Work instruction - A line counts if it contains the word "Priam" at least once. State how many such lines the records contain, giving the number alone.
···
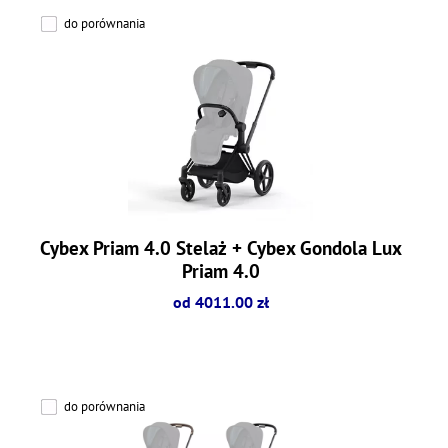
do porównania
Cybex Priam 4.0 Stelaż + Cybex Gondola Lux
Priam 4.0
od 4011.00 zł
do porównania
···
Task output - 2